More than the fascination of scientists and artists, steam, as Tresch deftly details, inspired many of the period’s political utopians. In his pamphlet Système de la Méditerranée, serialized in 1832, Saint-Simonien Michel Chevalier upheld the railroad as “the most perfect symbol of universal association,” imagining a region made harmonious by crisscrossing trains. Steam’s entropy, Tresch shows, even shaped the understanding of history advanced by romantic socialists like Chevalier. History no longer appeared as an ever-restored equilibrium—a lever perpetually returning to its zero-point of balance—but as something propelled forward by alternating periods of combustion and creation.
Tresch’s writing is at its best when it reveals just how high the stakes behind this novel worldview were. The mechanical romantics’ understanding of the universe as a pervasive unity, animated by a progressive drive toward transformation, rested on the existence of a vital force inherent in matter. Adherents like Étienne Geoffroy Saint-Hilaire, a professor at the prestigious Muséum d’Histoire Naturelle, upheld Jean-Baptiste Lamarck’s materialist account of life’s origins in the spontaneous fusion of matter with electricity, light, and heat. Such views opposed the orthodox spiritualist belief in the soul’s separateness from, and sovereignty over, the body. In so doing, mechanical romanticism questioned both God’s command over nature and the king’s command over his subjects. Its rejection of received scientific wisdom magnified contemporary political disputes between Godless republicans and the Restoration’s royalist, Catholic creed. Tresch goes so far as to claim that mechanical romanticism precipitated the Revolution of 1848. So intimately tied to the ensuing effusion of leftist political schemes, the latter’s failure cemented the former’s intellectualdemise. Louis-Napoleon’s reassertion of empire in 1851 put science back in the service of state power. The very technologies vaunted by Ampère, Arago, and others as liberating now became instruments of domination and control.

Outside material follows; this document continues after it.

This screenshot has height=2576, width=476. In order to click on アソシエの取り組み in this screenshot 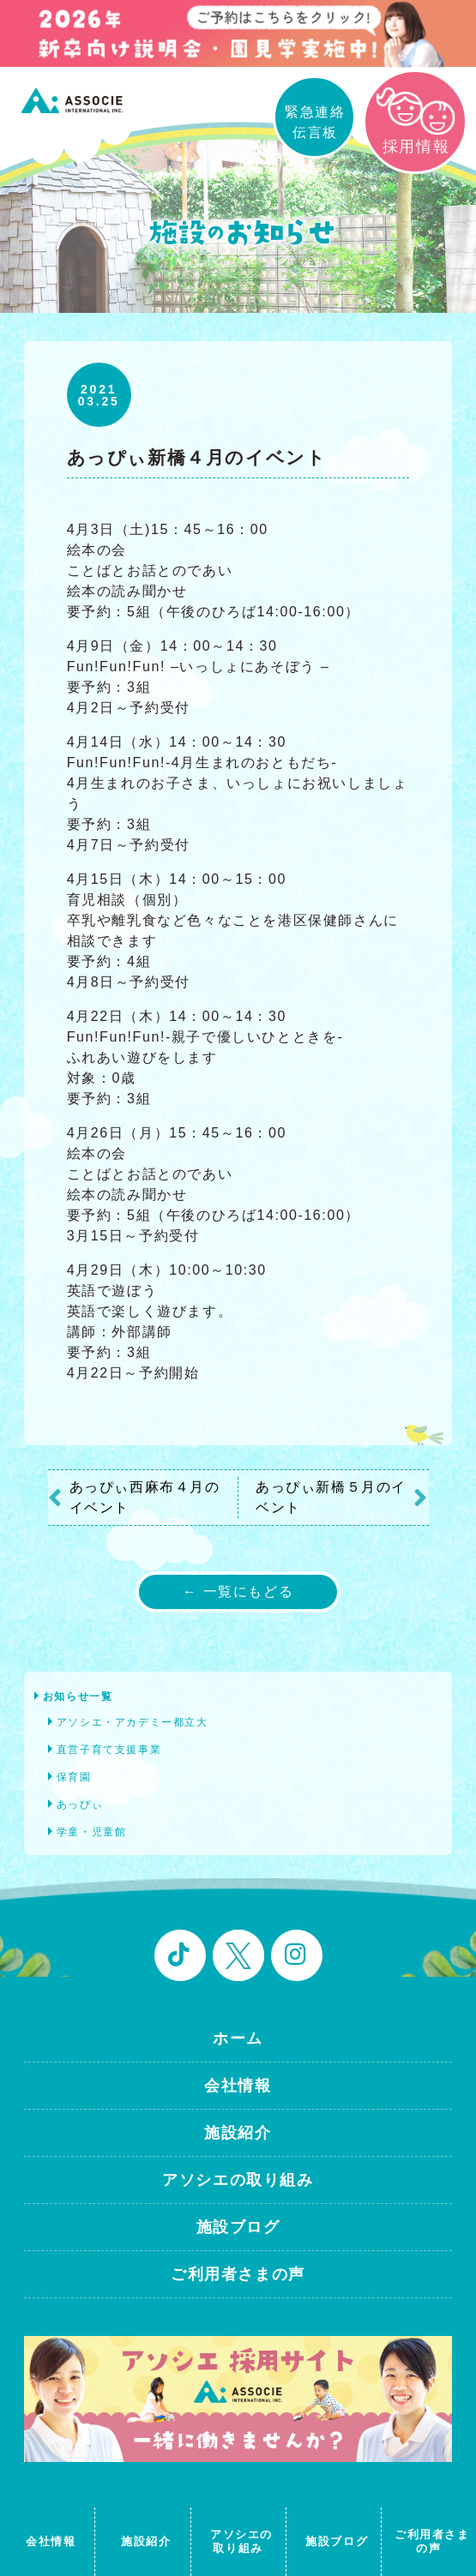 , I will do `click(237, 2180)`.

Tresch’s ability to navigate disparate technical, aesthetic, and political vocabularies, showing how each partook in the same conversation, is impressive. His historical claims consistently return to concrete examples, ranging from the immersive dioramas of Daguerre, inventor of the eponymous daguerreotype, to the Soirées fantastiques of Robert-Houdin, pioneer of modern stage magic and Houdini’s namesake. A cursory skim of Tresch’s bibliography, which numbers over 50 pages, betrays the genesis of his arguments in bravura feats of research. Generalist readers may be deterred by some of his more plodding theoretical discursions, such as a ten-page survey of the central texts of Kant and Schiller. Yet, the idiosyncrasies of the figures who populate his narrative, and its relevance to present-day stalemates, more than sustain attention. During these volatile three decades in Paris, scientists were artists, artists were scientists, and their endeavors had direct bearing on politics, which then conceived society as an ideal still to be realized. The Romantic Machine enables us to imagine what Tresch eloquently terms “alternative modernities”: visions of the present in which mind and body, humans and machines, poetry and industry need not straddle an impossible divide. His book leaves us hoping that such binaries might still be bridged.